The Comfort of Solitude: A Courteous Guest in One's Own Body

To be alone is to be "all-one," a state that can be both comforting and enlightening. In solitude, we become courteous guests in our own strange bodies, gently curious about the sensations and thoughts that arise. We recognize that everything we think about ourselves or others is a fantasy construction, a tool for predicting what might come next. This awareness allows us to approach our own presence and the presence of others with a sense of wonder and detachment, fostering a deeper connection to the present moment.

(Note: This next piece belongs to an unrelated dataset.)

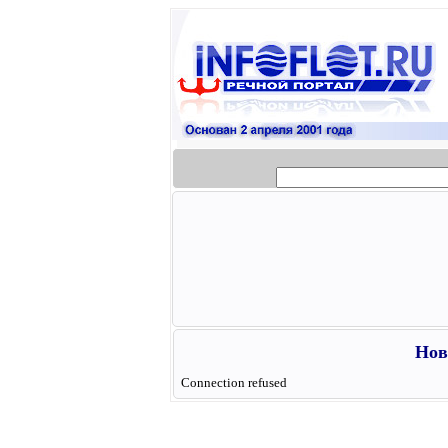
Нов
Connection refused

Tokens of Sanity: Navigating the Flow of Existence

Sanity, in this context, is not a fixed state but a collection of tokens—practices and perspectives that help us navigate the flow of existence. These include being the calm space in which nothing can hurry, dissociating from the word cloud of thoughts and emotions, and favoring reflectivity over reactivity. We become courteous guests in our own bodies, owning our experiences while allowing others to own theirs. We cling to nothing, recognizing that the current self is a passing fantasy. Each moment is allowed to be what it is, not what it should be, and we see ourselves as mere blips in the flow of cosmic time.

Brain Hacks: The Evolution of Introspection

Our ability to introspect and modulate our cognition is a product of evolutionary development. The reptilian brain, with its ancient roots in the hypothalamus, generates affective states that we can assess through introspective awareness. The early mammalian emotional brain, with its ability to model a self, allows us to distinguish between being immersed in an affective state and observing it. The primate brain, with its granular prefrontal cortex, takes this a step further, enabling us to imagine the minds of others and assign agency appropriately. These brain hacks are strengthened through meditation practices—focused awareness, open awareness, and non-dual awareness—each engaging different aspects of our cognitive architecture.

The Curatorial Human Machine

When we write, we are not so different from the machines we create. Our fingers press keys, generating words, much like a machine might. This act is curatorial rather than aspirational; we are not pretending to be human, we simply are. Our cooperation with other similar machines creates larger ensembles, more effective at survival and replication. Yet, within this mechanical process, we generate something uniquely human—a word cloud of myths and meanings that shape our existence. This duality, the interplay between the mechanical and the mythical, is what defines us as human machines.

Conclusion: The Dance of Illusion and Reality

In the end, we are both the creators and the creations of our own illusions. Our predictive fantasies, our shared myths, and our introspective awareness all contribute to the rich tapestry of human experience. We navigate this dance with a blend of curiosity and detachment, recognizing the impermanence of our identities and the fluidity of our existence. By embracing both the mechanical and the mythical, we find a deeper understanding of what it means to be human—a complex prediction machine, endlessly weaving the fabric of reality from the threads of illusion.